## Aim of the exercise
For this exercise, please reproduce the records below word for word, from the first line through the line with "г.Сеул, Чун-гу, Сунхва-дон 151".

[Records from a data source]
%%

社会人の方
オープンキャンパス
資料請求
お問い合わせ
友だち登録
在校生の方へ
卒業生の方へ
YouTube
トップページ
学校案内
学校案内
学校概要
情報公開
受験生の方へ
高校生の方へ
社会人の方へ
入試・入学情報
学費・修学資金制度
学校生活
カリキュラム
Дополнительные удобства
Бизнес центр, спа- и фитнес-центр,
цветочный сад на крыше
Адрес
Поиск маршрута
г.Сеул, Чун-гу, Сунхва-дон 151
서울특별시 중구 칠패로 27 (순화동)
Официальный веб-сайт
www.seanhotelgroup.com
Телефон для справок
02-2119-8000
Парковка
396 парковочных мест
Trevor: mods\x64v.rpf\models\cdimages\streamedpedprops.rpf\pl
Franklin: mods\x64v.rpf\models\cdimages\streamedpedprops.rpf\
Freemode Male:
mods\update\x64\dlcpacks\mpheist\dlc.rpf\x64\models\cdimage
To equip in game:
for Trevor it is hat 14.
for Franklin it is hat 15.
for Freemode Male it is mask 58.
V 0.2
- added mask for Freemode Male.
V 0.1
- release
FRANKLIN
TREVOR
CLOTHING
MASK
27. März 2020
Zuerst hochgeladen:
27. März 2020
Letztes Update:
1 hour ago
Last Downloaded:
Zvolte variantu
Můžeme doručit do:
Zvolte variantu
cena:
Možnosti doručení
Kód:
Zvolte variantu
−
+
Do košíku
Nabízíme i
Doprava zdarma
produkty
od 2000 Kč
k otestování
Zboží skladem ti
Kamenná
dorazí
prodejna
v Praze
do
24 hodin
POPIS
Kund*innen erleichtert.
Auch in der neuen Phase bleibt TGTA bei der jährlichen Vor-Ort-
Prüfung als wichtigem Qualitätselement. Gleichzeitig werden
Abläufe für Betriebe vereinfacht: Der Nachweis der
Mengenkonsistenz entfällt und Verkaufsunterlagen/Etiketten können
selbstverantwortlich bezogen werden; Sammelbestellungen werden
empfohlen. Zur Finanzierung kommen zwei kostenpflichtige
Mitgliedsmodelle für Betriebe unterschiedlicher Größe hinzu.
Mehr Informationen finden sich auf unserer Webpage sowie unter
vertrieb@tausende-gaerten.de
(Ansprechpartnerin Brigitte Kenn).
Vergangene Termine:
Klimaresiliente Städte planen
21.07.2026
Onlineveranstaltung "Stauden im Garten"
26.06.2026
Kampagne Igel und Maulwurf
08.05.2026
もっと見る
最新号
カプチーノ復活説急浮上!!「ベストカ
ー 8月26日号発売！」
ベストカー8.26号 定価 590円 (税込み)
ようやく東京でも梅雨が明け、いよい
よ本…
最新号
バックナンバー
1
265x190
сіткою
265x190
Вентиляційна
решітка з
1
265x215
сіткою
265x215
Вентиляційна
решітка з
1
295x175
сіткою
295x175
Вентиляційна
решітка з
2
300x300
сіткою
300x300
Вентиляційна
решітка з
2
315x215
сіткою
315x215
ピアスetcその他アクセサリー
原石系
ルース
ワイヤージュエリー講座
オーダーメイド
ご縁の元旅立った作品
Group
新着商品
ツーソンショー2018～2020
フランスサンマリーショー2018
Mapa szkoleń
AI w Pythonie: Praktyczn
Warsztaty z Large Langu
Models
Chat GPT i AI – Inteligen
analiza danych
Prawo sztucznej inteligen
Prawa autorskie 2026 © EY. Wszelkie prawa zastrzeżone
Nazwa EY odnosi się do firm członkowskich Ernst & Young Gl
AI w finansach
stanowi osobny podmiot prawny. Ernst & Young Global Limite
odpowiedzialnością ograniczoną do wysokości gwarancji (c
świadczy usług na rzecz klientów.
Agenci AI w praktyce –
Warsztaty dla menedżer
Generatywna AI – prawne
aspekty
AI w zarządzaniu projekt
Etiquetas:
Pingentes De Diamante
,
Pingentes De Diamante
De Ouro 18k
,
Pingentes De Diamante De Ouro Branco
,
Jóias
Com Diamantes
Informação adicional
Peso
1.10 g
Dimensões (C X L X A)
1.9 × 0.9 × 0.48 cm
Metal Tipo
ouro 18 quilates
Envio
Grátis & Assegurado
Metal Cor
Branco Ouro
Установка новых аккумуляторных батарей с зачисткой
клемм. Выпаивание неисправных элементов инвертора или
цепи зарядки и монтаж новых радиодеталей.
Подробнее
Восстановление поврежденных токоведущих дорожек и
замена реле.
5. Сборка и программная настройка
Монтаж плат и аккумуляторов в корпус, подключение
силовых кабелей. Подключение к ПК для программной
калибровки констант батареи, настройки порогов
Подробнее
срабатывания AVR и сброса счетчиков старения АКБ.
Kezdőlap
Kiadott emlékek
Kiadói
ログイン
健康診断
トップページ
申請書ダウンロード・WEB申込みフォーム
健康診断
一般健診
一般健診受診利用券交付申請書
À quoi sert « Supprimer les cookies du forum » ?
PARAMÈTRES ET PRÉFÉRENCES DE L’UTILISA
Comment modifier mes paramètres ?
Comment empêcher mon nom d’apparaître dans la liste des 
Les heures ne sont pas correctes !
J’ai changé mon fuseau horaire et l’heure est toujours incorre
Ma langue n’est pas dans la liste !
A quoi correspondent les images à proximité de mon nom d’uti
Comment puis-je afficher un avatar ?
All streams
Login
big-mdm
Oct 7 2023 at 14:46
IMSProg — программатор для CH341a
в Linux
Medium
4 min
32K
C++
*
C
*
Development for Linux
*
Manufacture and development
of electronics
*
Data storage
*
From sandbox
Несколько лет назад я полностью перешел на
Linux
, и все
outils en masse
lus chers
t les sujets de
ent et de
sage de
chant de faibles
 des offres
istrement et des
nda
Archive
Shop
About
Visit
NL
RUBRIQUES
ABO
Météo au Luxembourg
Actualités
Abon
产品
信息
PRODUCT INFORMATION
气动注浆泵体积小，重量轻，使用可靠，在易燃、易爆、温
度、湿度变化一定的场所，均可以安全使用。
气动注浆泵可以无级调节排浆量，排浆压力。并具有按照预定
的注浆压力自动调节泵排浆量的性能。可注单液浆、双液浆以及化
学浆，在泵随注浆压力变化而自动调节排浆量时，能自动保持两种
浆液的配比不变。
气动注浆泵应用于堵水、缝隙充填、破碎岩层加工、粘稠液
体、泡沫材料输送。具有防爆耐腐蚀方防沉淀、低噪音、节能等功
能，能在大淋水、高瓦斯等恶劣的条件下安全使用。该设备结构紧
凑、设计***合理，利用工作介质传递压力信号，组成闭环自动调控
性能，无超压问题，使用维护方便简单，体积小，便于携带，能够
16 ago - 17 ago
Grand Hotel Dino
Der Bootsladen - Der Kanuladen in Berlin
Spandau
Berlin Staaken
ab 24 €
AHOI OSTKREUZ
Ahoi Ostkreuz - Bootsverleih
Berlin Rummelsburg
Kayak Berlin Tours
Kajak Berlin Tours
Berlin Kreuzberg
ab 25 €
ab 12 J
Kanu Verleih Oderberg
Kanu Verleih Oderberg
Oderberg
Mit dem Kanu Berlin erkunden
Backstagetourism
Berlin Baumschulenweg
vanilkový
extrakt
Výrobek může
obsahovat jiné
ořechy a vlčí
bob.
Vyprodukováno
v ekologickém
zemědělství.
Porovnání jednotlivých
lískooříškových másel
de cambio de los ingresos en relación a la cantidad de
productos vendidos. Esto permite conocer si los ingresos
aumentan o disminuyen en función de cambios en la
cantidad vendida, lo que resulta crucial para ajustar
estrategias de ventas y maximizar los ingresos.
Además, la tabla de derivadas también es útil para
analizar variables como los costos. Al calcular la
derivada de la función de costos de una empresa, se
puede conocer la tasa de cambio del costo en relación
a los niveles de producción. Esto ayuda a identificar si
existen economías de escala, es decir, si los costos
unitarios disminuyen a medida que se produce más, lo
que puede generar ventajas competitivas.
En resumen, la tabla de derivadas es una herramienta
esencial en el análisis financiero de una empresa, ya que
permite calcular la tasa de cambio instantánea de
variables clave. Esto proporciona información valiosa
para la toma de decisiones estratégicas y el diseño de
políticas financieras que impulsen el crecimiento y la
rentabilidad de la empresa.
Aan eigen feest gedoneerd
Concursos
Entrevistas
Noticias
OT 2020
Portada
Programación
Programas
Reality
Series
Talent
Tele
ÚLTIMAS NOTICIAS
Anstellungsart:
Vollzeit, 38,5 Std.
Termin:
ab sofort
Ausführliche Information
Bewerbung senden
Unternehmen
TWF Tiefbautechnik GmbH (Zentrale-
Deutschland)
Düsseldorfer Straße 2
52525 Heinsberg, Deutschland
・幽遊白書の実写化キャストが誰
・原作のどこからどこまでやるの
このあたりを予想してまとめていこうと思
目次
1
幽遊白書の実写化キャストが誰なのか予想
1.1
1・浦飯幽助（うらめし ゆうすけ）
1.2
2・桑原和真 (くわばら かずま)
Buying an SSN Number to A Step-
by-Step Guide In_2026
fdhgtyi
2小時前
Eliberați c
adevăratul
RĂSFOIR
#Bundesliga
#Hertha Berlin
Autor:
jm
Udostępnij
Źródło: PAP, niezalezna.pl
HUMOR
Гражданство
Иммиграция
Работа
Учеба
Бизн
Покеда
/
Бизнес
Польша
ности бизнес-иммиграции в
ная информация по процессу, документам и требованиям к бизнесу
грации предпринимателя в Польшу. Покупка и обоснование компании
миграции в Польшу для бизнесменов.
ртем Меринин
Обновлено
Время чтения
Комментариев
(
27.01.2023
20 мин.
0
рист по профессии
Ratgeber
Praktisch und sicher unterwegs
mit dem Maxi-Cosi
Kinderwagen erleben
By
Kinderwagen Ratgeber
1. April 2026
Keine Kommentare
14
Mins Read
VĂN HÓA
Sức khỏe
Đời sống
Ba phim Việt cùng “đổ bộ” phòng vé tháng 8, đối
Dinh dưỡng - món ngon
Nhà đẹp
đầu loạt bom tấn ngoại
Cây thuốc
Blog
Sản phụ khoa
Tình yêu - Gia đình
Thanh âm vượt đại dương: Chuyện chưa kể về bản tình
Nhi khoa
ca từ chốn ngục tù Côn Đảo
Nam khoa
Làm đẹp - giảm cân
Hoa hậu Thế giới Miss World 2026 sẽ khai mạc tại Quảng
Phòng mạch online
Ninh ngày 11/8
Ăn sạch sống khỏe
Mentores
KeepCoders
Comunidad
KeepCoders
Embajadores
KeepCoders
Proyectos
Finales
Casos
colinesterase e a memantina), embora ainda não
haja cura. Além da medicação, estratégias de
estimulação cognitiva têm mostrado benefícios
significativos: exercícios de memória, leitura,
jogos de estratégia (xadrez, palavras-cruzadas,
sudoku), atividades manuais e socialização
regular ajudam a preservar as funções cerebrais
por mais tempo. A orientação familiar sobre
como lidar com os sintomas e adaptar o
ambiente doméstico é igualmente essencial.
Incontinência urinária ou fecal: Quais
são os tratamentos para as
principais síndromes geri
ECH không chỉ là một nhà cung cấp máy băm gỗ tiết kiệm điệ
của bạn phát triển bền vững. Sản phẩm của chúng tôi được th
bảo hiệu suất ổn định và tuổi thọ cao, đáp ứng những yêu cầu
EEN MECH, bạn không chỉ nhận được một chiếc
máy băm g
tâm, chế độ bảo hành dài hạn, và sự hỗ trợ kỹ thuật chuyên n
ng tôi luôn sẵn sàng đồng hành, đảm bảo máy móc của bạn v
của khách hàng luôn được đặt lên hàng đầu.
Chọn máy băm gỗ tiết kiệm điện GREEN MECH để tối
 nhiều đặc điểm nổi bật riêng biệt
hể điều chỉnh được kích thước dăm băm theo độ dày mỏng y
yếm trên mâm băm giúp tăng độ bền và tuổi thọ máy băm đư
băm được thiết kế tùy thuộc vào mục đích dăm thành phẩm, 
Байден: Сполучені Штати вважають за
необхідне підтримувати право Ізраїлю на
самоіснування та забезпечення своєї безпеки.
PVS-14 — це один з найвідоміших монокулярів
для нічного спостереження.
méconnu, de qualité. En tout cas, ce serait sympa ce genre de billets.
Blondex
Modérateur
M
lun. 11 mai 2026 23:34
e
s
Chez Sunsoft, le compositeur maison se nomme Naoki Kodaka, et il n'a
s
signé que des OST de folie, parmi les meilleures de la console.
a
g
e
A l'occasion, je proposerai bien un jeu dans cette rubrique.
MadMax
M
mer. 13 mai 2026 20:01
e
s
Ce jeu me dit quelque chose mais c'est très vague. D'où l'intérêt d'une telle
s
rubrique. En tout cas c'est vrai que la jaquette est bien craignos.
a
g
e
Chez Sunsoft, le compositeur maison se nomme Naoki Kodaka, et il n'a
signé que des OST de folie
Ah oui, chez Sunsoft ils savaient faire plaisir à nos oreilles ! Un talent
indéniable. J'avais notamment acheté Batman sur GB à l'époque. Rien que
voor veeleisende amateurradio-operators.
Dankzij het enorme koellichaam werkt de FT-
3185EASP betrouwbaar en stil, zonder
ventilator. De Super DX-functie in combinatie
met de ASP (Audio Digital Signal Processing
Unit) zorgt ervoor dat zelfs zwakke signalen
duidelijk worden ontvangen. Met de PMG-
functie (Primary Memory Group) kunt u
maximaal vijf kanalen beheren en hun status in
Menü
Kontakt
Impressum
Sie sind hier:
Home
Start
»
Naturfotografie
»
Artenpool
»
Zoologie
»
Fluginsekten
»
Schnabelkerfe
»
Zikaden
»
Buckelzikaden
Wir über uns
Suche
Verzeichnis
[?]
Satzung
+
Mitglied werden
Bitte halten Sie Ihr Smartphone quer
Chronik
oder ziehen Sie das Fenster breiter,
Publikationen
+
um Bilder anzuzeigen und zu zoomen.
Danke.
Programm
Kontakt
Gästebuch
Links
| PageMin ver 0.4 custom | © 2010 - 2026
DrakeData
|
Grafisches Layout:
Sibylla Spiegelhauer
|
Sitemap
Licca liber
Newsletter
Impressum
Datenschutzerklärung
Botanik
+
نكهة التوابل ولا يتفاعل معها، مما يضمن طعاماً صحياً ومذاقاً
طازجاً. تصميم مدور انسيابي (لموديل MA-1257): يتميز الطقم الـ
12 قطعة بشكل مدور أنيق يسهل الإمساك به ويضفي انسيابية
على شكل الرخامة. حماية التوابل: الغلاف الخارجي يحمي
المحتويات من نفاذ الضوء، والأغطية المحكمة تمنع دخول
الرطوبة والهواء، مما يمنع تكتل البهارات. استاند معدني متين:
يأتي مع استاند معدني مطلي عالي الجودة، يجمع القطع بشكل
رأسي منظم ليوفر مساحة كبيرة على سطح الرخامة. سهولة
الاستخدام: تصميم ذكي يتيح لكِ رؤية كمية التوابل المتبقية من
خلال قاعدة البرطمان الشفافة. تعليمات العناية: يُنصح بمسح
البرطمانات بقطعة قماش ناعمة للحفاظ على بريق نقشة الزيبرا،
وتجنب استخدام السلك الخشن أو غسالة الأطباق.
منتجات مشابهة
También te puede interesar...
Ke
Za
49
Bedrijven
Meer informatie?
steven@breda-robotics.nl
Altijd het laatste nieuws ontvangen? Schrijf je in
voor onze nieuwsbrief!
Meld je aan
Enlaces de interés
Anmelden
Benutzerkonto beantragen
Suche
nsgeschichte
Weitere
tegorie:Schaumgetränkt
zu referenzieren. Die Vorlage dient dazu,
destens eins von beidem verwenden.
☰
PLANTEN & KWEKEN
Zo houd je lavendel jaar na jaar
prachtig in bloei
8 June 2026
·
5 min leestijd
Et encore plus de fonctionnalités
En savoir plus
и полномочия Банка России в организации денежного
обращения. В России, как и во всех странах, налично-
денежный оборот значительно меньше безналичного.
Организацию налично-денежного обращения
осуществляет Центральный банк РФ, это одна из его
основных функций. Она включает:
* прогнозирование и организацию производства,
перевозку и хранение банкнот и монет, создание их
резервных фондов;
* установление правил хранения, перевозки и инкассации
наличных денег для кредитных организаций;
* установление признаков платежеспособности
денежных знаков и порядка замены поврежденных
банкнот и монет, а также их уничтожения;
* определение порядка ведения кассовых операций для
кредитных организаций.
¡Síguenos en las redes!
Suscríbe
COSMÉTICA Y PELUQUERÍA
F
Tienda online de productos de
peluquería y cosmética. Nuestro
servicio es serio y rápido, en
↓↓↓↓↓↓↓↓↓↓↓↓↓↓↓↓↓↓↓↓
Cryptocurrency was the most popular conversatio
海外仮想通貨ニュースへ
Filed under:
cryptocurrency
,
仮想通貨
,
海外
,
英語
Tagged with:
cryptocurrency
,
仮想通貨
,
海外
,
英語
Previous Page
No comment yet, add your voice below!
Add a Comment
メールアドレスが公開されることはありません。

%%

## Solution for this task
社会人の方
オープンキャンパス
資料請求
お問い合わせ
友だち登録
在校生の方へ
卒業生の方へ
YouTube
トップページ
学校案内
学校案内
学校概要
情報公開
受験生の方へ
高校生の方へ
社会人の方へ
入試・入学情報
学費・修学資金制度
学校生活
カリキュラム
Дополнительные удобства
Бизнес центр, спа- и фитнес-центр,
цветочный сад на крыше
Адрес
Поиск маршрута
г.Сеул, Чун-гу, Сунхва-дон 151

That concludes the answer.